Generalized heat-transport equations: Parabolic and hyperbolic models

TL;DR

This paper derives two generalized heat-transport models, one hyperbolic and local, the other including nonlocal effects, both thermodynamically consistent and capable of describing finite-speed thermal wave propagation.

Contribution

It introduces two new generalized heat equations, one local and hyperbolic, the other nonlocal, expanding the modeling capabilities for heat conduction phenomena.

Findings

The first model encompasses classical heat equations and describes hyperbolic regimes.

The second model includes nonlocal effects and predicts finite-speed thermal wave propagation.

Both models are thermodynamically consistent through extended Liu and Coleman-Noll procedures.

Abstract

We derive two different generalized heat-transport equations: The most general one, of the first order in time and second order in space, encompasses some well known heat equations and describes the hyperbolic regime in the absence of nonlocal effects.
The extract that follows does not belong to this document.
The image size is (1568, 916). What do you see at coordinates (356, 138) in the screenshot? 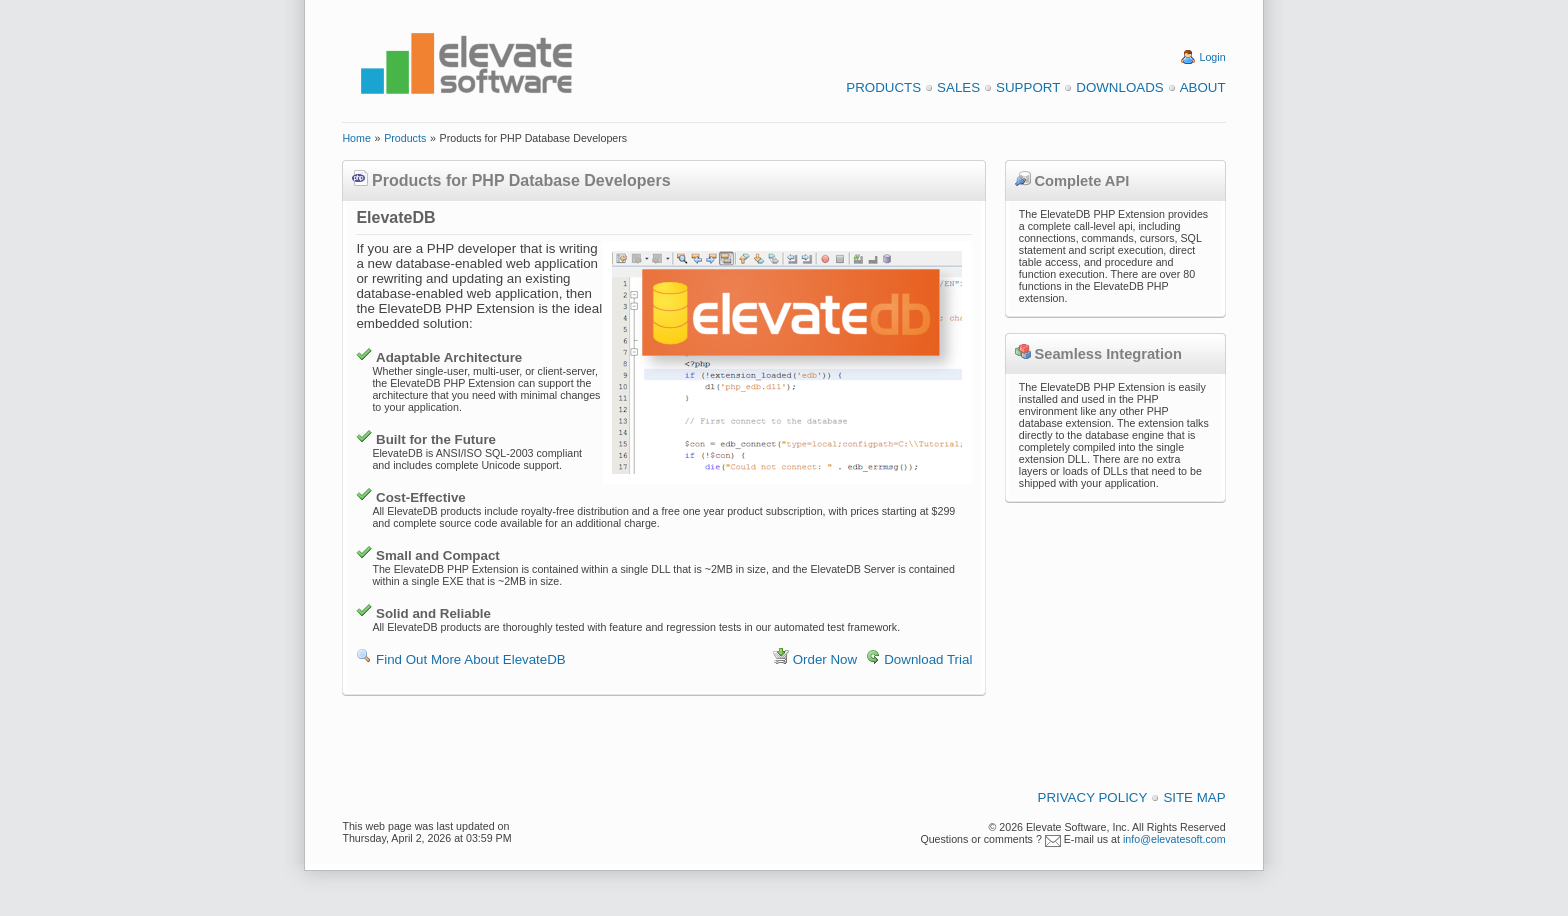
I see `Home` at bounding box center [356, 138].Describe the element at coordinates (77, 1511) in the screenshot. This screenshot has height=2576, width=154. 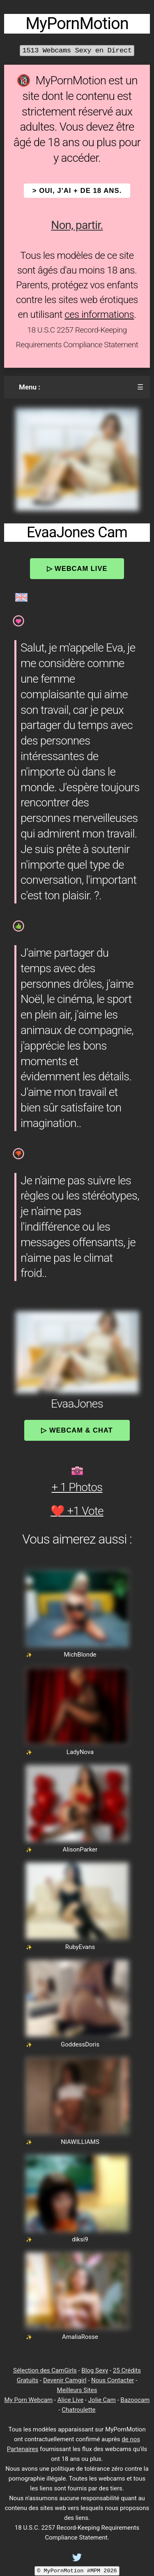
I see `❤️ +1 Vote` at that location.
Another, less general, of the second order in time and fourth order in space, is able to describe hyperbolic heat conduction also in the presence of nonlocal effects. We investigate the thermodynamic compatibility of both models by applying some generalizations of the classical Liu and Coleman-Noll procedures. In both cases, constitutive equations for the entropy and for the entropy flux are obtained. For the second model, we consider a heat-transport equation which includes nonlocal terms and study the resulting set of balance laws, proving that the corresponding thermal perturbations propagate with finite speed.